(Beginning of RECORD EXCERPTS)

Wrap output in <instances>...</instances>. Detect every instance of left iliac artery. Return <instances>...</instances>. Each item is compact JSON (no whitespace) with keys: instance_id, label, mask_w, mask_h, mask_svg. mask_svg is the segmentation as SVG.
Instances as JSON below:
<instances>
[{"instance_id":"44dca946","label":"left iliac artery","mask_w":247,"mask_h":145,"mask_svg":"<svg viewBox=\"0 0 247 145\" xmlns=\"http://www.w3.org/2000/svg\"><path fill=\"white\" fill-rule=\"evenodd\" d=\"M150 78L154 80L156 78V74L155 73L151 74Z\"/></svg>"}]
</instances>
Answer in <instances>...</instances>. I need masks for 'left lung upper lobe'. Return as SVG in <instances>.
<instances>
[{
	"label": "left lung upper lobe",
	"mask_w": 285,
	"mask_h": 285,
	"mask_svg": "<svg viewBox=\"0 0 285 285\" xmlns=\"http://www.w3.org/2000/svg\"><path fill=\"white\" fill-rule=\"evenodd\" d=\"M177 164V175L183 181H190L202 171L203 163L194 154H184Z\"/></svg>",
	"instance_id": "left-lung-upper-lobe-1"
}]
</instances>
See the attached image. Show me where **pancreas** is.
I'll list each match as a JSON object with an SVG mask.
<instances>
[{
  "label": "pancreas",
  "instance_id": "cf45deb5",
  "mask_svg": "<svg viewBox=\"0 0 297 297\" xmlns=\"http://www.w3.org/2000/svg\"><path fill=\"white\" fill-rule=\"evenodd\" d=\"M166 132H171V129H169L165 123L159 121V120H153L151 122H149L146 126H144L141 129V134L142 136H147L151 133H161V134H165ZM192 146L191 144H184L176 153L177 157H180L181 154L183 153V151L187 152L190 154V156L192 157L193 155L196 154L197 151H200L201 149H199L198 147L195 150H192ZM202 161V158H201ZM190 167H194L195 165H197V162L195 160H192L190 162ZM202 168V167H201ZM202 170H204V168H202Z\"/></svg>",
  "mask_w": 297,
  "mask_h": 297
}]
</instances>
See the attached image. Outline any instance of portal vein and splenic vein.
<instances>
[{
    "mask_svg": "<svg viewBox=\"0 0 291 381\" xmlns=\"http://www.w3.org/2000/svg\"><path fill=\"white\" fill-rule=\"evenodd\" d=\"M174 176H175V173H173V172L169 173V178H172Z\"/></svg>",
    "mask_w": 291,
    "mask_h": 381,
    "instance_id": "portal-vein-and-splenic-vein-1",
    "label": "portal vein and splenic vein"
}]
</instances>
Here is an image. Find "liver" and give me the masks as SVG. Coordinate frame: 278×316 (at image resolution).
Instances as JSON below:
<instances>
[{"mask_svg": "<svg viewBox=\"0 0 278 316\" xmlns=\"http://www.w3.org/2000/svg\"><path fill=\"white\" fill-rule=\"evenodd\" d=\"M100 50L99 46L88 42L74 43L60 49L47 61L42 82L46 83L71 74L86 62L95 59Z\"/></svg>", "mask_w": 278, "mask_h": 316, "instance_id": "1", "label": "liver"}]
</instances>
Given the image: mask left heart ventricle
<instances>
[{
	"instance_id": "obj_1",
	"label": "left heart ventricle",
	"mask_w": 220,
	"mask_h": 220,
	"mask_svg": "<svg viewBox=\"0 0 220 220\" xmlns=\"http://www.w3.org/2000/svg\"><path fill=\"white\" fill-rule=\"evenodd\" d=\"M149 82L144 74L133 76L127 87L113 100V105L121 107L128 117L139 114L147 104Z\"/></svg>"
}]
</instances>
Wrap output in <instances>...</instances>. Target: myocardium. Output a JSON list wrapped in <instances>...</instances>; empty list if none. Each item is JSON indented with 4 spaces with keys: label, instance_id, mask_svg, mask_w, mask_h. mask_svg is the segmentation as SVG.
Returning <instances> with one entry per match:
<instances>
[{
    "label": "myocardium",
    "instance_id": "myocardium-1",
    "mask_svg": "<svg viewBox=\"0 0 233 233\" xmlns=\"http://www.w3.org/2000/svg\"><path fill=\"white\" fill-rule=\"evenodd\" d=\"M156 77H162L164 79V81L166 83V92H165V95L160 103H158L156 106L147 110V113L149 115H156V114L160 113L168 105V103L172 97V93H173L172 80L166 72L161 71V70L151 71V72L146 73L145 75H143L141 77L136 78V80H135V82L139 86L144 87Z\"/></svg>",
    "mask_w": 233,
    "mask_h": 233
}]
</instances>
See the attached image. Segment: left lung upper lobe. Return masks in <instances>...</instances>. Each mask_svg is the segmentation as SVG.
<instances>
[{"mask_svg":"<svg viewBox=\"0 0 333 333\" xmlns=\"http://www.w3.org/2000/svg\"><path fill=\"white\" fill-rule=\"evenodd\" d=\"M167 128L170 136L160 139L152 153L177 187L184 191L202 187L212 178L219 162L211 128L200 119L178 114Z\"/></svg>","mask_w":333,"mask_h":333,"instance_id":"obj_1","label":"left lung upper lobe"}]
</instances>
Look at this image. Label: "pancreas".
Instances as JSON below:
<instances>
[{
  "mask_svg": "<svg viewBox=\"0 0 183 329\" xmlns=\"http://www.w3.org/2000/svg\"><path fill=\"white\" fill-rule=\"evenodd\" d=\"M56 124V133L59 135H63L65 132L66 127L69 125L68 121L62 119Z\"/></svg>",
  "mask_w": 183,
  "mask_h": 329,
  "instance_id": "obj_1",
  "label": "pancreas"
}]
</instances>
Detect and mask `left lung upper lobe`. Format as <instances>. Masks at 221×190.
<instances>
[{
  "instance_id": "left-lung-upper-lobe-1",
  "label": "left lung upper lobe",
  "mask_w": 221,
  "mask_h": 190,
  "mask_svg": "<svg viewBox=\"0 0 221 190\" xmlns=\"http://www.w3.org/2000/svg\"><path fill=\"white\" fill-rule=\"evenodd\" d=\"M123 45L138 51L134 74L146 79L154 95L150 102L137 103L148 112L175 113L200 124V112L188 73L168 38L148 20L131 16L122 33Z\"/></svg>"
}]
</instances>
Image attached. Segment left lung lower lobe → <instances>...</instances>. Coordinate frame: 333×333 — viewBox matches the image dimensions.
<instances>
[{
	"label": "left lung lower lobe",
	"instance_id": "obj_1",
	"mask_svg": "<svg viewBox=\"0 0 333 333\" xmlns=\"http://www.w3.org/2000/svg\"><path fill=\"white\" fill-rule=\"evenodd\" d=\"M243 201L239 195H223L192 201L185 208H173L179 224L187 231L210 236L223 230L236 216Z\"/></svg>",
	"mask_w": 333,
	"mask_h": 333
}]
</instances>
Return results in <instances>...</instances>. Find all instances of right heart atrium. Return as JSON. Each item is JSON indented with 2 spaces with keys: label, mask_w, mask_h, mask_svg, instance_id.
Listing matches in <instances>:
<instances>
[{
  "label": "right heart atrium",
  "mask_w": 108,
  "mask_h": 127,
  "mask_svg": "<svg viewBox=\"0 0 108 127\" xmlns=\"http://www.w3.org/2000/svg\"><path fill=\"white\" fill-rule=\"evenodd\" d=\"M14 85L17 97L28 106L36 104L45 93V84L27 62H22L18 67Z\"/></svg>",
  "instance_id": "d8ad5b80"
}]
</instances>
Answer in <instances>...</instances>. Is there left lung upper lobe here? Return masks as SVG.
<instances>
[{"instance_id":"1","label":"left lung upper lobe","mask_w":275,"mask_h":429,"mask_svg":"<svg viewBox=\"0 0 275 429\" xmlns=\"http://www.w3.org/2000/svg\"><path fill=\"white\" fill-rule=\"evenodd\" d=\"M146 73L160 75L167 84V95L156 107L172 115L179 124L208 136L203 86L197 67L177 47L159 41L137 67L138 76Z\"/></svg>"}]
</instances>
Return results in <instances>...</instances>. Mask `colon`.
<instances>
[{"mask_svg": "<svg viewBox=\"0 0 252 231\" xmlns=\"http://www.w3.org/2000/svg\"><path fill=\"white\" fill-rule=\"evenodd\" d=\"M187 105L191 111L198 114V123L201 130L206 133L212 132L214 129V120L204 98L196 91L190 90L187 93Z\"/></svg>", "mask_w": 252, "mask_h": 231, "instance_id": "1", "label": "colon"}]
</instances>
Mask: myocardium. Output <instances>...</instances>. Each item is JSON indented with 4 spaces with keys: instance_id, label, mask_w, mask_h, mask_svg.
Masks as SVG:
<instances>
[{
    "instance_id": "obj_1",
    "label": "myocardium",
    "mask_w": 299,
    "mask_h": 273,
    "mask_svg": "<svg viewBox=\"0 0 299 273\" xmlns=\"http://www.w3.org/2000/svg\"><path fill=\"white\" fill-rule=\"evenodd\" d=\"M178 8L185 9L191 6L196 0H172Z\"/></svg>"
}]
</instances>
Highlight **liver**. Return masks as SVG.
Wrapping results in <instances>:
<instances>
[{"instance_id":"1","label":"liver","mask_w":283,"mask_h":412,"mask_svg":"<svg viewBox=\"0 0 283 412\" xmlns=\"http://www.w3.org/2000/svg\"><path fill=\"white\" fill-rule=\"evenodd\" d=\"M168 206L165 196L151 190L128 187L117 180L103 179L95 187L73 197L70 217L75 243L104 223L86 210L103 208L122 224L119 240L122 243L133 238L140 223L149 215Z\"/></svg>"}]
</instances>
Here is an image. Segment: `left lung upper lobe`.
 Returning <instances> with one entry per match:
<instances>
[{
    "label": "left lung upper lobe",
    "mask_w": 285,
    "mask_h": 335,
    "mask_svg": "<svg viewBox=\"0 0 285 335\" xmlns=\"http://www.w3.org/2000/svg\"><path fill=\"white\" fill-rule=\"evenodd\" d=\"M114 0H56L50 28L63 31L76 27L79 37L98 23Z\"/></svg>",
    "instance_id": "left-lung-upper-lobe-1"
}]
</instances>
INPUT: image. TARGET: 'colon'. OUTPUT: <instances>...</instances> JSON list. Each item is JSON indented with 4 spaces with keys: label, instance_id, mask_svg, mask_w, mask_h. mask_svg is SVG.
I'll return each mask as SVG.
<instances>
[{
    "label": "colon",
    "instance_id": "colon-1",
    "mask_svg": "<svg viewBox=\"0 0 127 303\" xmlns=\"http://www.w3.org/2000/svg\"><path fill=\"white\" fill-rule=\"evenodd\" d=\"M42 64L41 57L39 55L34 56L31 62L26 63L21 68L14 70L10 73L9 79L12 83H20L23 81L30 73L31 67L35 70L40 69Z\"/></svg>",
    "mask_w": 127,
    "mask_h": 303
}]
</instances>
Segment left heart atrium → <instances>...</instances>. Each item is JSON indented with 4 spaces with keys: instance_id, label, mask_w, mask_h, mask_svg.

(End of RECORD EXCERPTS)

EXERCISE DIRECTIONS. Return the lines beginning at the one that contains "INPUT: image. TARGET: 'colon'." and continuing through the last line of the data, exactly as they stand and without any others.

OUTPUT OF THE EXERCISE.
INPUT: image. TARGET: 'colon'. OUTPUT: <instances>...</instances> JSON list. Each item is JSON indented with 4 spaces with keys: label, instance_id, mask_svg, mask_w, mask_h. mask_svg is SVG.
I'll return each mask as SVG.
<instances>
[{
    "label": "colon",
    "instance_id": "colon-1",
    "mask_svg": "<svg viewBox=\"0 0 127 303\" xmlns=\"http://www.w3.org/2000/svg\"><path fill=\"white\" fill-rule=\"evenodd\" d=\"M42 64L41 57L39 55L34 56L31 62L26 63L21 68L14 70L10 73L9 79L12 83H20L23 81L30 73L31 67L35 70L40 69Z\"/></svg>",
    "mask_w": 127,
    "mask_h": 303
}]
</instances>
Segment left heart atrium → <instances>...</instances>. Each item is JSON indented with 4 spaces with keys: instance_id, label, mask_w, mask_h, mask_svg.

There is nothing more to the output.